Stored items from a collection
-=-=-
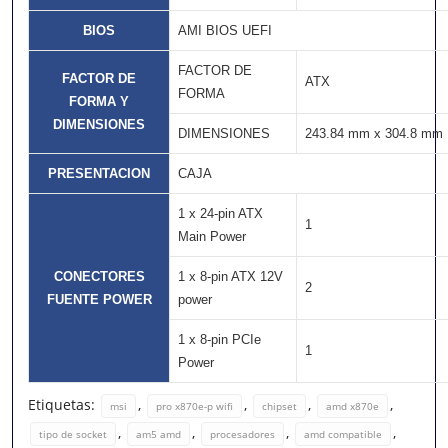
BIOS
AMI BIOS UEFI
FACTOR DE
FACTOR DE
ATX
FORMA
FORMA Y
DIMENSIONES
DIMENSIONES
243.84 mm x 304.8 mm
PRESENTACION
CAJA
1 x 24-pin ATX
1
Main Power
CONECTORES
1 x 8-pin ATX 12V
2
FUENTE POWER
power
1 x 8-pin PCIe
1
Power
Etiquetas:
,
,
,
,
msi
pro x870e-p wifi
chipset
amd x870e
,
,
,
,
tipo de socket
am5 amd
procesadores
amd compatible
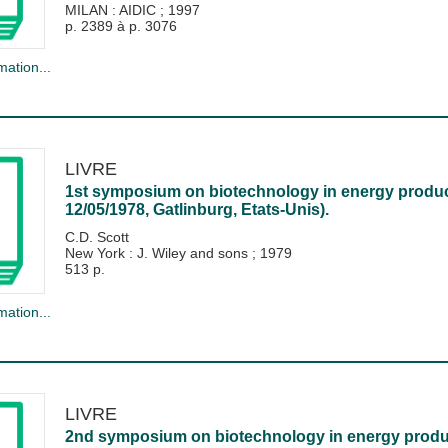
MILAN : AIDIC
;
1997
p. 2389 à p. 3076
mation...
LIVRE
1st symposium on biotechnology in energy product
12/05/1978, Gatlinburg, Etats-Unis).
C.D. Scott
New York : J. Wiley and sons
;
1979
513 p.
mation...
LIVRE
2nd symposium on biotechnology in energy produc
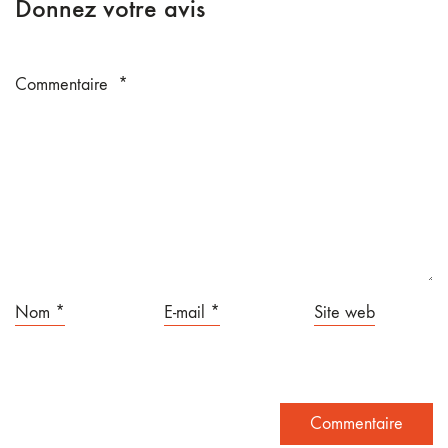
Donnez votre avis
Commentaire
*
Nom
*
E-mail
*
Site web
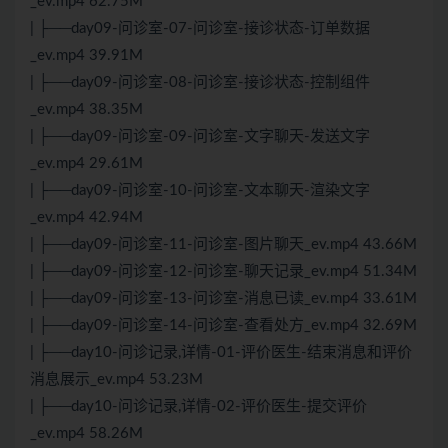
_ev.mp4 62.75M
| ├──day09-问诊室-07-问诊室-接诊状态-订单数据
_ev.mp4 39.91M
| ├──day09-问诊室-08-问诊室-接诊状态-控制组件
_ev.mp4 38.35M
| ├──day09-问诊室-09-问诊室-文字聊天-发送文字
_ev.mp4 29.61M
| ├──day09-问诊室-10-问诊室-文本聊天-渲染文字
_ev.mp4 42.94M
| ├──day09-问诊室-11-问诊室-图片聊天_ev.mp4 43.66M
| ├──day09-问诊室-12-问诊室-聊天记录_ev.mp4 51.34M
| ├──day09-问诊室-13-问诊室-消息已读_ev.mp4 33.61M
| ├──day09-问诊室-14-问诊室-查看处方_ev.mp4 32.69M
| ├──day10-问诊记录,详情-01-评价医生-结束消息和评价
消息展示_ev.mp4 53.23M
| ├──day10-问诊记录,详情-02-评价医生-提交评价
_ev.mp4 58.26M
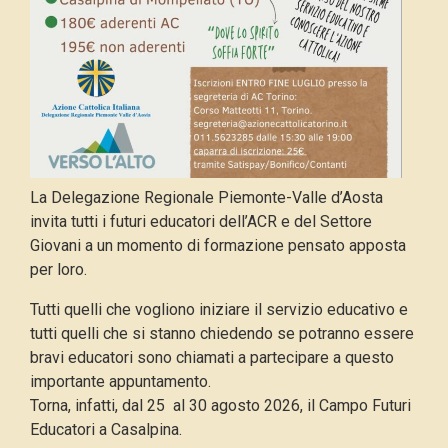
La Delegazione Regionale Piemonte-Valle d’Aosta
invita tutti i futuri educatori dell’ACR e del Settore
Giovani a un momento di formazione pensato apposta
per loro.
Tutti quelli che vogliono iniziare il servizio educativo e
tutti quelli che si stanno chiedendo se potranno essere
bravi educatori sono chiamati a partecipare a questo
importante appuntamento.
Torna, infatti, dal 25 al 30 agosto 2026, il Campo Futuri
Educatori a Casalpina.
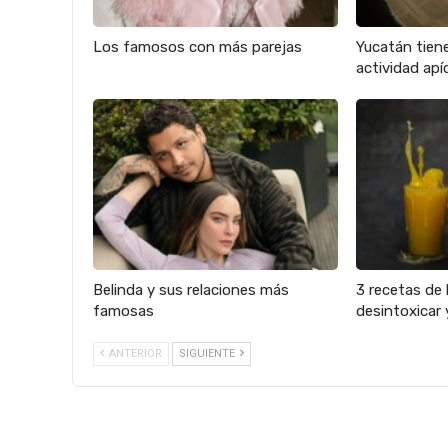
Los famosos con más parejas
Yucatán tien
actividad apíc
Belinda y sus relaciones más
3 recetas de 
famosas
desintoxicar 
ANTERIOR
SIGUIENTE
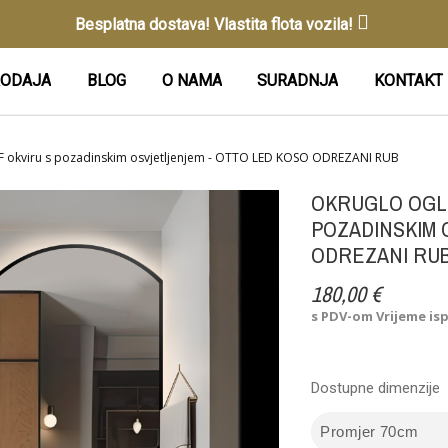
Besplatna dostava! Vlastita flota vozila!
ODAJA
BLOG
O NAMA
SURADNJA
KONTAKT
F okviru s pozadinskim osvjetljenjem - OTTO LED KOSO ODREZANI RUB
OKRUGLO OGL
POZADINSKIM 
ODREZANI RU
180,00 €
s PDV-om
Vrijeme is
Dostupne dimenzije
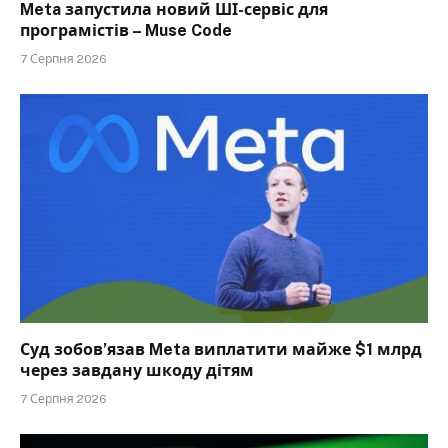
Meta запустила новий ШІ-сервіс для
програмістів – Muse Code
7 Серпня 2026
Суд зобов’язав Meta виплатити майже $1 млрд
через завдану шкоду дітям
7 Серпня 2026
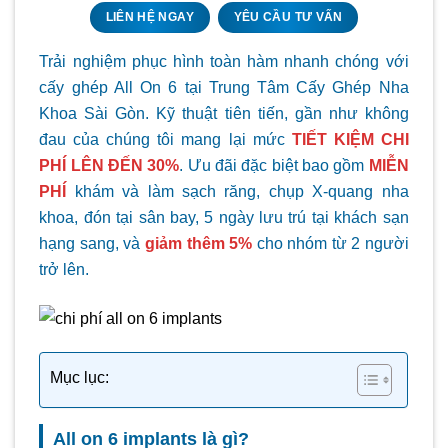
LIÊN HỆ NGAY
YÊU CẦU TƯ VẤN
Trải nghiệm phục hình toàn hàm nhanh chóng với
cấy ghép All On 6 tại Trung Tâm Cấy Ghép Nha
Khoa Sài Gòn. Kỹ thuật tiên tiến, gần như không
đau của chúng tôi mang lại mức
TIẾT KIỆM CHI
PHÍ LÊN ĐẾN 30%
. Ưu đãi đặc biệt bao gồm
MIỄN
PHÍ
khám và làm sạch răng, chụp X-quang nha
khoa, đón tại sân bay, 5 ngày lưu trú tại khách sạn
hạng sang, và
giảm thêm 5%
cho nhóm từ 2 người
trở lên.
Mục lục:
All on 6 implants là gì?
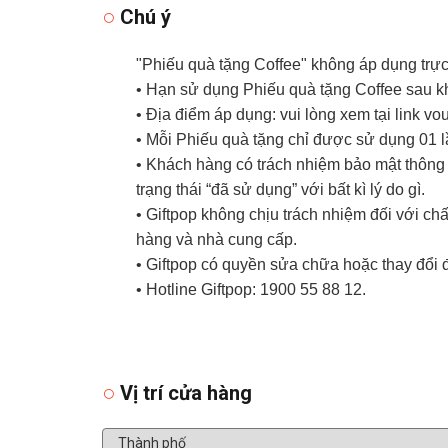
Chú ý
"Phiếu quà tặng Coffee" không áp dụng trực
• Hạn sử dụng Phiếu quà tặng Coffee sau kh
• Địa điểm áp dụng: vui lòng xem tại link vo
• Mỗi Phiếu quà tặng chỉ được sử dụng 01 
• Khách hàng có trách nhiệm bảo mật thông t
trạng thái “đã sử dụng” với bất kì lý do gì.
• Giftpop không chịu trách nhiệm đối với c
hàng và nhà cung cấp.
• Giftpop có quyền sửa chữa hoặc thay đổi 
• Hotline Giftpop: 1900 55 88 12.
Vị trí cửa hàng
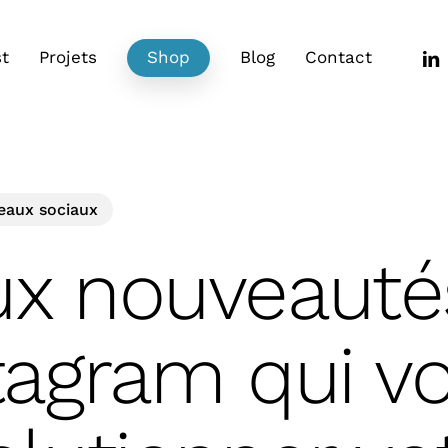
link
t
Projets
Shop
Blog
Contact
eaux sociaux
x nouveauté
tagram qui v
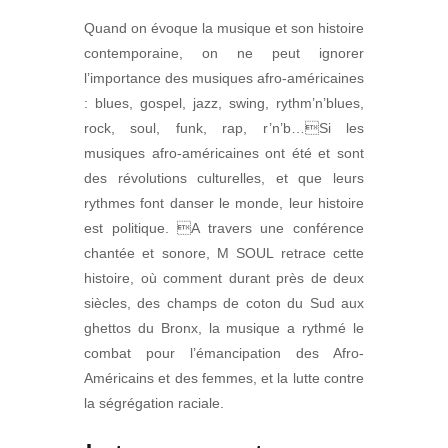
Quand on évoque la musique et son histoire
contemporaine, on ne peut ignorer
l’importance des musiques afro-américaines
: blues, gospel, jazz, swing, rythm’n’blues,
rock, soul, funk, rap, r’n’b…Si les
musiques afro-américaines ont été et sont
des révolutions culturelles, et que leurs
rythmes font danser le monde, leur histoire
est politique. A travers une conférence
chantée et sonore, M SOUL retrace cette
histoire, où comment durant près de deux
siècles, des champs de coton du Sud aux
ghettos du Bronx, la musique a rythmé le
combat pour l’émancipation des Afro-
Américains et des femmes, et la lutte contre
la ségrégation raciale.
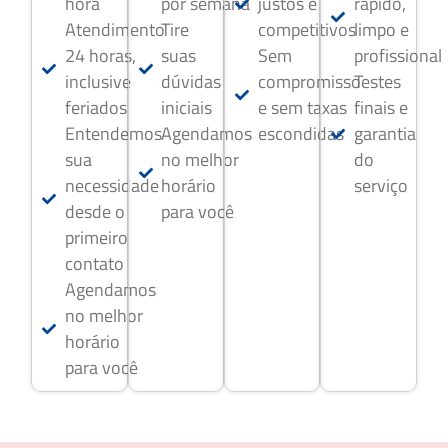
hora
por semana
justos e
rápido,
Atendimento
Tire
competitivos
limpo e
24 horas,
suas
Sem
profissional
inclusive
dúvidas
compromisso
Testes
feriados
iniciais
e sem taxas
finais e
Entendemos
Agendamos
escondidas
garantia
sua
no melhor
do
necessidade
horário
serviço
desde o
para você
primeiro
contato
Agendamos
no melhor
horário
para você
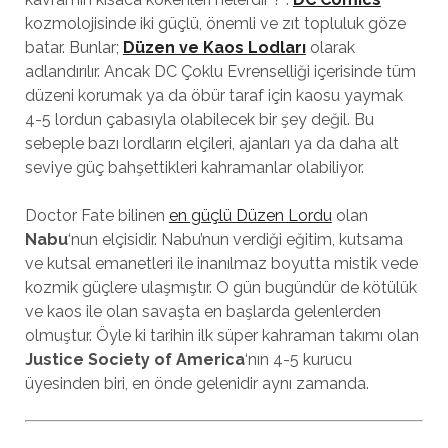
kozmolojisinde iki güçlü, önemli ve zıt topluluk göze
batar. Bunlar;
Düzen ve Kaos Lodları
olarak
adlandırılır. Ancak DC Çoklu Evrenselliği içerisinde tüm
düzeni korumak ya da öbür taraf için kaosu yaymak
4-5 lordun çabasıyla olabilecek bir şey değil. Bu
sebeple bazı lordların elçileri, ajanları ya da daha alt
seviye güç bahşettikleri kahramanlar olabiliyor.
Doctor Fate bilinen
en güçlü Düzen Lordu
olan
Nabu
‘nun elçisidir. Nabu’nun verdiği eğitim, kutsama
ve kutsal emanetleri ile inanılmaz boyutta mistik vede
kozmik güçlere ulaşmıştır. O gün bugündür de kötülük
ve kaos ile olan savaşta en başlarda gelenlerden
olmuştur. Öyle ki tarihin ilk süper kahraman takımı olan
Justice Society of America
‘nın 4-5 kurucu
üyesinden biri, en önde gelenidir aynı zamanda.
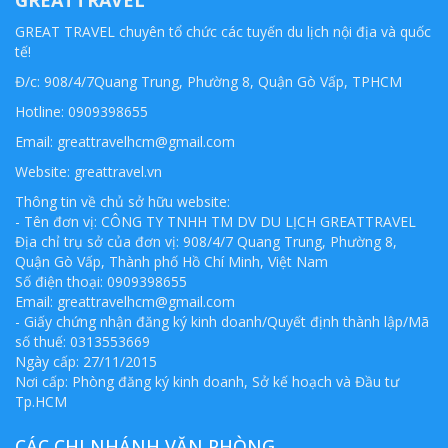
GREAT TRAVEL chuyên tổ chức các tuyến du lịch nội địa và quốc
tế!
Đ/c: 908/4/7Quang Trung, Phường 8, Quận Gò Vấp, TPHCM
Hotline: 0909398655
Email:
greattravelhcm@gmail.com
Website: greattravel.vn
Thông tin về chủ sở hữu website:
- Tên đơn vị: CÔNG TY TNHH TM DV DU LỊCH GREATTRAVEL
Địa chỉ trụ sở của đơn vị: 908/4/7 Quang Trung, Phường 8,
Quận Gò Vấp, Thành phố Hồ Chí Minh, Việt Nam
Số điện thoại: 0909398655
Email:
greattravelhcm@gmail.com
- Giấy chứng nhận đăng ký kinh doanh/Quyết định thành lập/Mã
số thuế: 0313553669
Ngày cấp: 27/11/2015
Nơi cấp: Phòng đăng ký kinh doanh, Sở kế hoạch và Đầu tư
Tp.HCM
CÁC CHI NHÁNH VĂN PHÒNG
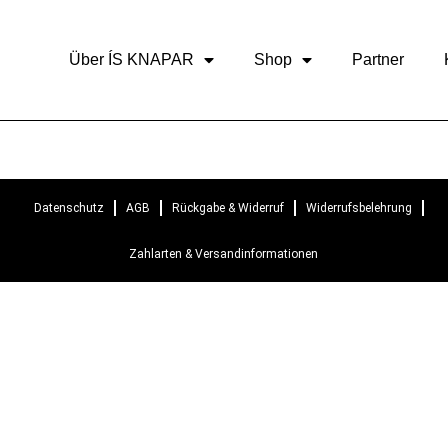
Über ÍS KNAPAR
Shop
Partner
Datenschutz
AGB
Rückgabe & Widerruf
Widerrufsbelehrung
Zahlarten & Versandinformationen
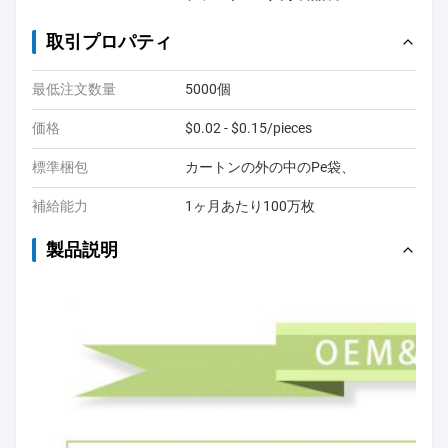
取引プロパティ
最低注文数量
5000個
価格
$0.02 - $0.15/pieces
標準梱包
カートンの外の中のPe袋、
補給能力
1ヶ月あたり100万枚
製品説明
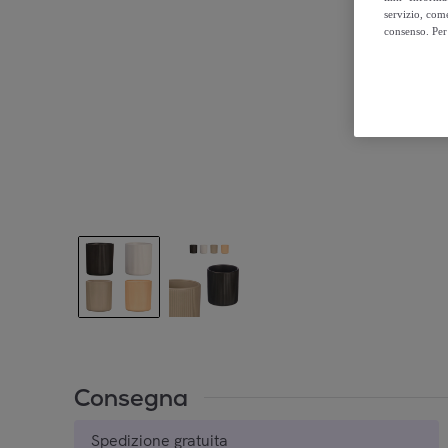
servizio, come
consenso. Per 
Consegna
Spedizione gratuita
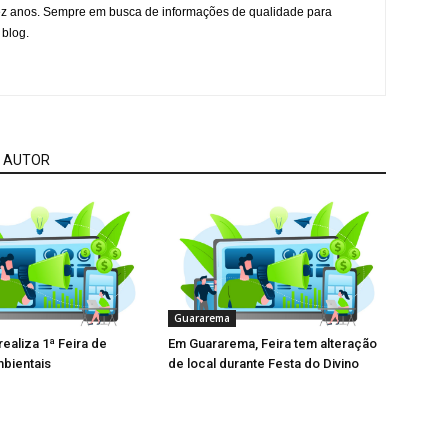
ez anos. Sempre em busca de informações de qualidade para
 blog.
 AUTOR
Guararema
ealiza 1ª Feira de
Em Guararema, Feira tem alteração
bientais
de local durante Festa do Divino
-=-=-
### ACTION ITEM
Give again, word for word, only the lines from the line containing "Spedizione gratuita" through the last line above, both included; leave the pictures out.

### WRITTEN SOLUTION
Spedizione gratuita
ez anos. Sempre em busca de informações de qualidade para
 blog.
 AUTOR
Guararema
ealiza 1ª Feira de
Em Guararema, Feira tem alteração
bientais
de local durante Festa do Divino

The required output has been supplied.